■ Required work
Say how many lines in the data hold "humanitarian". Nothing else belongs in the answer.

(Entries shown Opens)

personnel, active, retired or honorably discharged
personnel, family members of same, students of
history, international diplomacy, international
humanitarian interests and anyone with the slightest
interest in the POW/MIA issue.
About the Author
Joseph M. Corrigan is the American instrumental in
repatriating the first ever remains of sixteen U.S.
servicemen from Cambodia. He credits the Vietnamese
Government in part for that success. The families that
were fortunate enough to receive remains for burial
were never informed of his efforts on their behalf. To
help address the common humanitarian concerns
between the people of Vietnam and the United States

(Entries shown Closes)
(Entries shown Opens)

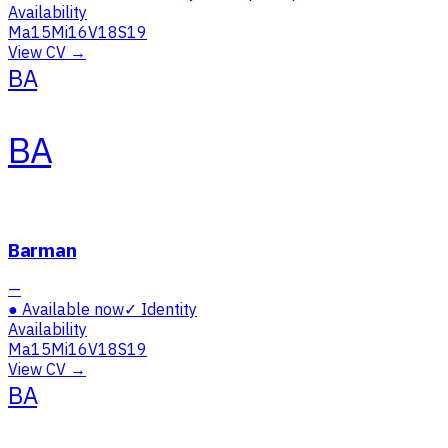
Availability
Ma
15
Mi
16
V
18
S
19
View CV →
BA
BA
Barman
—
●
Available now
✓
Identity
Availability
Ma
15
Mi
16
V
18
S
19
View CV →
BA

(Entries shown Closes)

■ Result below
2